You don’t see that distinction I’m making between figurative language, and the literal reinterpretation of figurative language. To take your example, I would criticise someone who said, “So I was talking to Fred, the blind guy, and you wouldn’t believe what happened. The meaning of my statement actually appeared to him!”

Tzel, may I kindly suggest that you are blathering on about something you know absolutely nothing about, and that you should simply shut up and listen to what transgendered people are actually telling you instead of presuming to tell us how we feel?

I don’t give a damn what some textbook says about transsexuals. Much of the medical literature about sex and gender is just plain wrong (John Money, for example, was a complete idiot). I know how I feel. Your diatribe on language and categories and labels has left me angry in a visceral way that I can’t really express in words.

I am not a woman in a man’s body because it’s my body and I’m not a man. (The only way I can think of to be a woman in a man’s body requires bodyswapping technology, which is strictly the realm of science fiction.) The fact that I was born with inappropriate genitals is an unfortunate fact of life which I am dealing with with all deliberate haste. As far as I’m concerned, my chromosomes, genitals, and everything else amount to a birth defect, which I am merely getting corrected to the extent that medical science allows. If you want to call this self-deception, then fine, call it that. But don’t call it that to my face or so help me I’ll break yours.

Good on ya’, Kelly—you’re right about John Money.

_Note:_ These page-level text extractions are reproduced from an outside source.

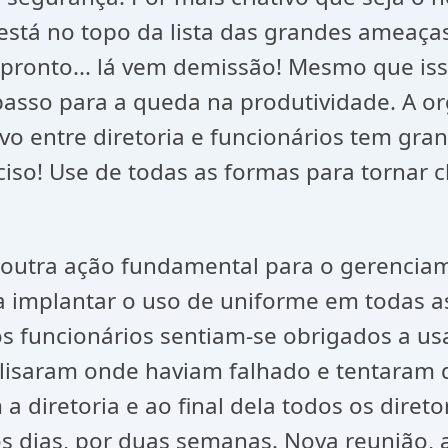
 está no topo da lista das grandes amea
ronto... lá vem demissão! Mesmo que iss
o passo para a queda na produtividade. A 
vo entre diretoria e funcionários tem gr
ciso! Use de todas as formas para tornar 
é a outra ação fundamental para o gerenc
a implantar o uso de uniforme em todas 
os funcionários sentiam-se obrigados a u
alisaram onde haviam falhado e tentaram
diretoria e ao final dela todos os direto
os dias, por duas semanas. Nova reunião,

I used to live in B’more, and he was a notorious nut who never should have been practicing medicine in the first place.

Best of luck—hope everything’s going well for you!

Hi Kelly…I was loathe to get into this discussion but it interests me quite a bit. I’ve been surfing around on the internet trying to find information on the subject. Well not necessarily on transgendered individuals but crossdressing. I couldn’t find much medical information on the subject until I discovered that cross dressing is called Transvestic Fetishism and is covered in the diagnostic manual. Then I saw writings on the controversy in the psychiatric community. It seems that while homosexuality was dropped from the manual back in the 70s Childhood Gender Identity Dysphoria (or something like that) and other sexual manifestations that are called parahillias like Frotterism (I think that’s right, spelling wrong I think…rubbing up agains unsuspecting folks on buses and stuff), Sexual Masochism, Sexual Sadisim, Pedophillia, and Transvestic Fetishism are still considered mental disorders.

Of course IMHO nothing is a disorder as long as you are happy with it and you aren’t hurting or infringing on the rights of others with whatever it may be. Anyway, my goal was to attempt to understand these practices. Problem is they are all complicated and personal issues. Do you think it’s OK to receive treatment for things like say cross dressing if it has impaired or reduced the quality of your life?